Montral - Sebastian Vettel bekam seinen ersten Wutausbruch bei über 300 km/h. "Sie stehlen uns das Rennen!", fluchte der Ferrari-Star im Cockpit, als ihm die Rennjury alle Chancen auf den erhofften Sieg beim Großen Preis von Kanada mit einer umstrittenen Entscheidung nahm. Er brodelte gewaltig im viermaligen Formel-1-Weltmeister, Vettel konnte sich lange nicht beruhigen.
"Nein, nein, nein. So nicht!", schimpfte er, nachdem er das das Ziel zwar als Erster erreicht hatte, wegen einer Fünf-Sekunden-Zeitstrafe aber dennoch nicht über den undankbaren zweiten Platz hinter Weltmeister Lewis Hamilton hinauskam. Seinen Wagen stellte er nicht wie üblich im Parc ferme ab.

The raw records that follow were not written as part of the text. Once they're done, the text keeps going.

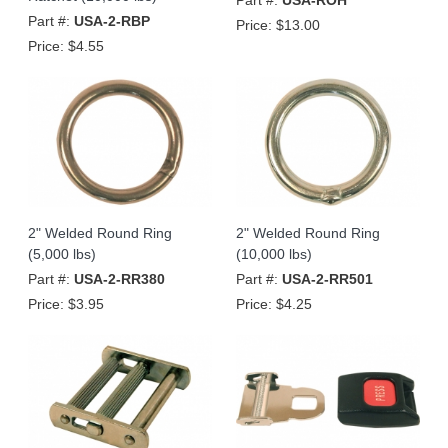
Part #:
USA-2-RBP
Price:
$13.00
Price:
$4.55
2" Welded Round Ring
2" Welded Round Ring
(5,000 lbs)
(10,000 lbs)
Part #:
USA-2-RR380
Part #:
USA-2-RR501
Price:
$3.95
Price:
$4.25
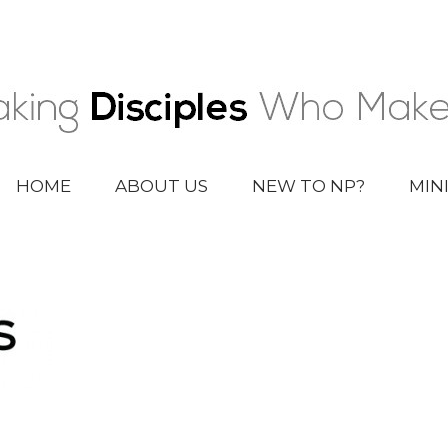
HOME
ABOUT US
NEW TO NP?
MIN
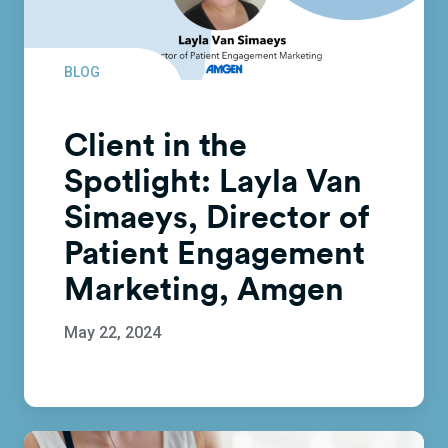
BLOG
Client in the
Spotlight: Layla Van
Simaeys, Director of
Patient Engagement
Marketing, Amgen
May 22, 2024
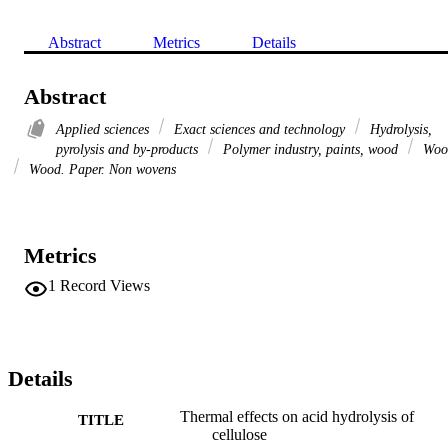
Abstract
Metrics
Details
Abstract
Applied sciences
Exact sciences and technology
Hydrolysis,
pyrolysis and by-products
Polymer industry, paints, wood
Woo
Wood. Paper. Non wovens
Metrics
1
Record Views
Details
Thermal effects on acid hydrolysis of
TITLE
cellulose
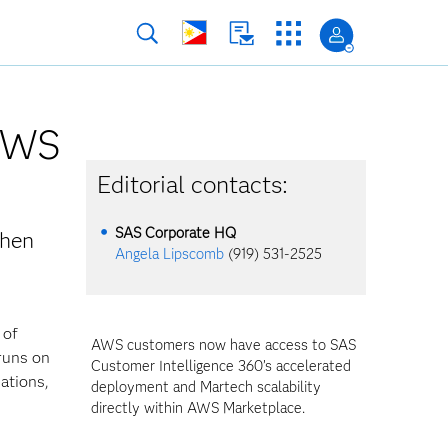
 AWS
Editorial contacts:
SAS Corporate HQ
then
Angela Lipscomb
(919) 531-2525
 of
AWS customers now have access to SAS
 runs on
Customer Intelligence 360’s accelerated
ations,
deployment and Martech scalability
directly within AWS Marketplace.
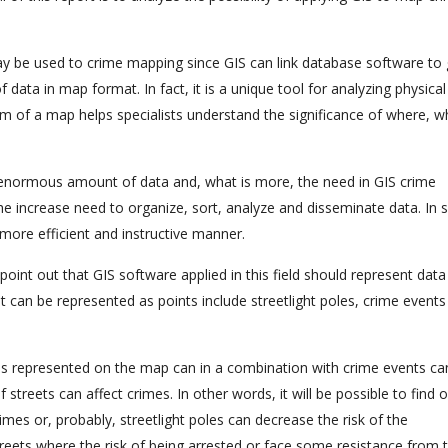
may be used to crime mapping since GIS can link database software to 
 data in map format. In fact, it is a unique tool for analyzing physica
rm of a map helps specialists understand the significance of where, 
n enormous amount of data and, what is more, the need in GIS crime
he increase need to organize, sort, analyze and disseminate data. In 
 more efficient and instructive manner.
point out that GIS software applied in this field should represent data
t can be represented as points include streetlight poles, crime event
poles represented on the map can in a combination with crime events ca
streets can affect crimes. In other words, it will be possible to find 
imes or, probably, streetlight poles can decrease the risk of the
eets where the risk of being arrested or face some resistance from t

Vettel: "Ich konnte doch nirgendwo hin!"
Als Vettel mit Verspätung wütend dorthin stapfte, tauschte er kurzerhand die Schilder für die Plätze "1" und "2" aus. Die Symbolik war unmissverständlich, Vettel fühlte sich um den verdienten Lohn gebracht. Nach einem Ausflug ins Gras und einer Beinahe-Kollision mit Hamilton in der 47. Runde hatte Vettel nur mit größter Mühe die Führung behalten.
Die Rennjury untersuchte den Vorfall und bestrafte den Deutschen. Für Vettel war das absolut unverständlich. "Du musst absolut blind sein zu denken, dass du durch das Gras fahren kannst und dann volle Kontrolle über das Auto hast. Ich konnte doch nirgendwo hin! Das ist nicht fair", sagte er.
Hamilton, der in all dem Trubel den 78. Formel-1-Triumph seiner Laufbahn eher verhalten feierte, vertrat eine gegensätzliche Meinung. Glücklich war er dennoch nicht. "Das ist nicht die Art, auf die ich gewinnen wollte. Aber ich nehme den Sieg gerne an", sagte der Mercedes-Pilot, der durch seinen fünften Saisonsieg den Vorsprung in der Fahrerwertung ausbaute.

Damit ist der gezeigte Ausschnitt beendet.